WHAT THIS TASK INVOLVES - Within the entries below, the lines from the one with "Nakoinz 1998, 200" through the one with "Eisenzeitlicher Kulturwandel und" are to be set down exactly, both ends kept.

Collected data
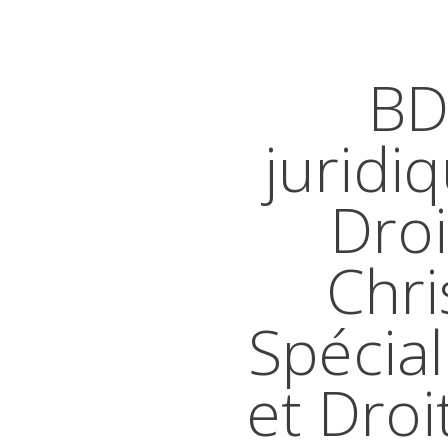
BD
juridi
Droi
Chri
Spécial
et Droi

* * *

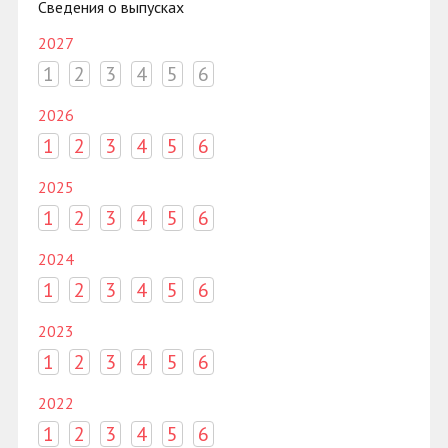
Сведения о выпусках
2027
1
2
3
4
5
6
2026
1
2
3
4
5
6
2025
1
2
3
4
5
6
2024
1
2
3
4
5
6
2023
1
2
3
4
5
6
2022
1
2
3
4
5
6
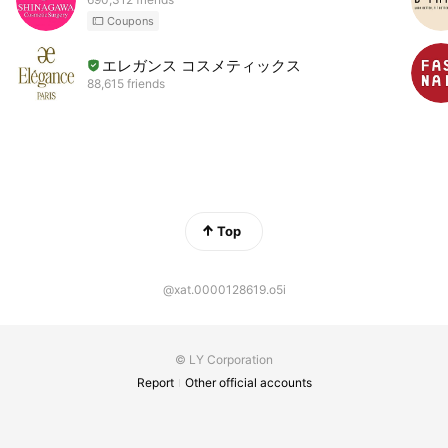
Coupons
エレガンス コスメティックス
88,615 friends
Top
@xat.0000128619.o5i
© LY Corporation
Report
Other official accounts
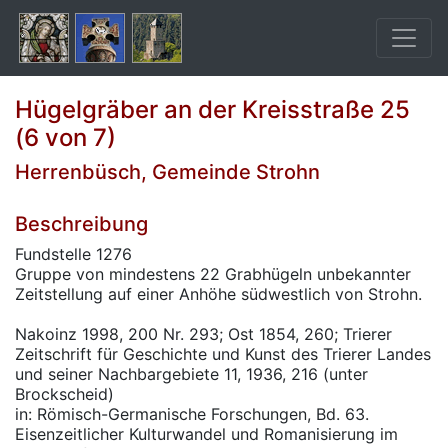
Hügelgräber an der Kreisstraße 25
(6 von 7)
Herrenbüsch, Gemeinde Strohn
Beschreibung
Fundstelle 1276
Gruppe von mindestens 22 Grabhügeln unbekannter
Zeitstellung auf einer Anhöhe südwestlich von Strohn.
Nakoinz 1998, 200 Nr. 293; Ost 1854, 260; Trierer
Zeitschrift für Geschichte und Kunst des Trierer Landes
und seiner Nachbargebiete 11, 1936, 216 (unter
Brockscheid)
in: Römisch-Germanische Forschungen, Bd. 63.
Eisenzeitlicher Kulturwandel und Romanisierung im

WORKED SOLUTION -
Nakoinz 1998, 200 Nr. 293; Ost 1854, 260; Trierer
Zeitschrift für Geschichte und Kunst des Trierer Landes
und seiner Nachbargebiete 11, 1936, 216 (unter
Brockscheid)
in: Römisch-Germanische Forschungen, Bd. 63.
Eisenzeitlicher Kulturwandel und Romanisierung im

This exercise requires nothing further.